= Crmnica =

Region of Montenegro

Crmnica numbered 16–22 in this map of Old Montenegro

Crmnica (Црмница, /cnr/) is one of the local communities (mjesne zajednice) of the municipality of Bar and a historical region in southern Montenegro. It was one of the four sub-regions of Old Montenegro, where it was known as Crmnička nahija ("the nahiya of Crmnica").

==Geography and demographics==
Crmnica is located in south-western Montenegro, between the historical area of the Paštrovići tribe and Shestani/Krajina to the south. Crmnica is the most fertile region of Montenegro and it is well known for a local variety of viticulture, the Vranac. In the 19th century, the region consisted of the following villages: Boljevići, Braćeni, Brijege, Bukovik, Donji Brčeli, Dupilo, Gluhi Do, Godinje, Gornji Brčeli, Komarno, Krnjice, Limljani, Mačuge, Mikovići, Orahovo, Ovtočići, Podgor, Popratnica, Seoca, Sotonići, Tomići, Trnovo, Utrg, Virpazar and Zabes. Many of them today are depopulated or completely uninhabited because of the mass emigration wave that began in the 1990s. Virpazar, the central settlement of the region, has 277 inhabitants as of 2011.

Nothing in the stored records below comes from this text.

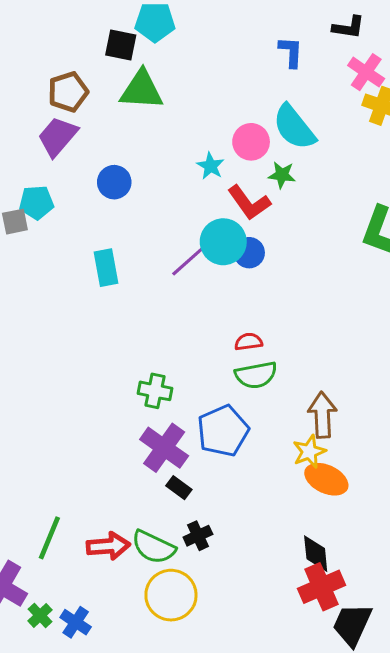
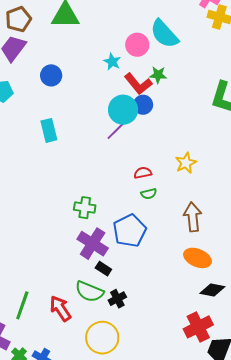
green star: (282, 175) -> (158, 75), moved
blue circle: (249, 253) -> (143, 105), moved
purple line: (189, 260) -> (118, 129), moved
green semicircle: (256, 375) -> (149, 194), size x0.6
yellow star: (309, 452) -> (186, 163), moved
red arrow: (108, 546) -> (60, 308), turned -116
green semicircle: (154, 547) -> (89, 292), moved
black diamond: (316, 554) -> (212, 290), moved, turned -70

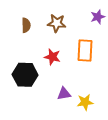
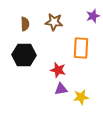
red star: (52, 57) -> (58, 70), moved
black hexagon: (25, 75) -> (24, 55), moved

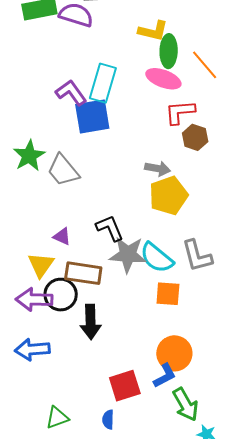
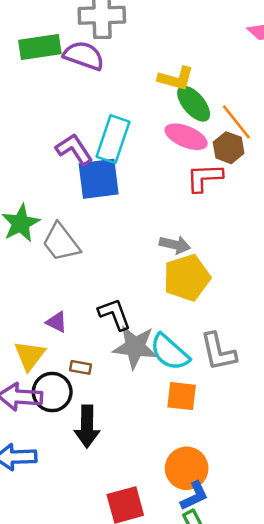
green ellipse: (169, 51) -> (194, 104), turned -44
brown hexagon: (195, 137) -> (229, 148), moved
brown rectangle: (83, 273) -> (80, 367), size x0.5
blue L-shape: (165, 376) -> (194, 496), moved

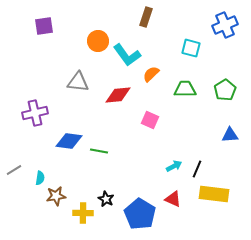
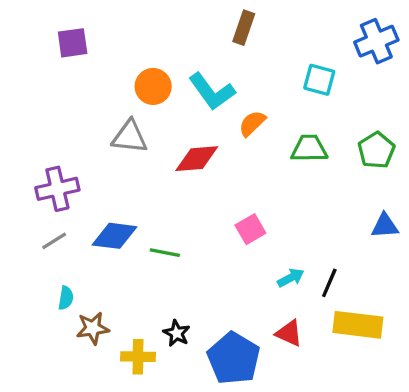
orange circle: (98, 41) -> (153, 86), moved
pink square: (150, 120) -> (250, 229), moved, turned 36
gray line: (14, 170) -> (54, 241), moved

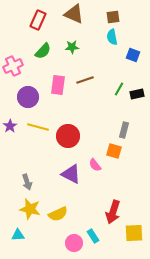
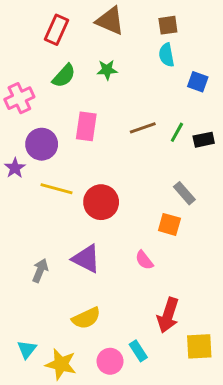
brown line: (85, 80) -> (143, 128), moved
purple star: (10, 126) -> (15, 168), moved
gray rectangle: (124, 130) -> (184, 193), turned -56
pink semicircle: (95, 165) -> (144, 260), moved
purple triangle: (71, 174) -> (86, 259), moved
gray arrow: (27, 182) -> (40, 271), turned -140
yellow star: (30, 209) -> (61, 364), moved
cyan triangle: (18, 235) -> (27, 349), turned -48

The population adheres to Orthodoxy; roughly, the majority of the population declares as Montenegrins, the rest as Serbs.

==Origins==
Crmnica first appears in the 13th century under two different names, Crmnica and Kučevo, which is the slavicized variant of an Albanian toponym that meant "red place" (kuq). Both names refer to the fact that the region was known for its quarry of red stone.

==History==
In the Middle Ages, the area shows a strong symbiosis of Slavic and Albanian populations. The southern part of the area became part of the same administrative unit with Shestani when the Ottomans took over after 1479. In that period, the Slavic anthroponymy of Crmnica was frequently followed by the Albanian suffix -za. This phenomenon doesn't appear in such widespread form in any other area of Montenegro except for Mrkojevići to the south of Crmnica. It has been interpreted as the result of gradual, centuries-long adoption of Slavic culture by an Albanian-speaking population.

The Ottoman census of 1582–83 registered the Vilayet of the Black Mountain (vilayet-i Kara Dağ), part of the Sanjak of Scutari, as having the following nahiyah, with number of villages: Grbavci with 13 villages, Župa with 11, Malonšići with 7, Pješivci with 14, Cetinje with 16, Rijeka with 31, Crmnica with 11, Paštrovići with 36 and Grbalj with 9 villages; a total of 148 villages. One of the first detailed accounts of the villages of Crmnica was that of Venetian diplomat Mariano Bolizza who traveled in the area in 1614.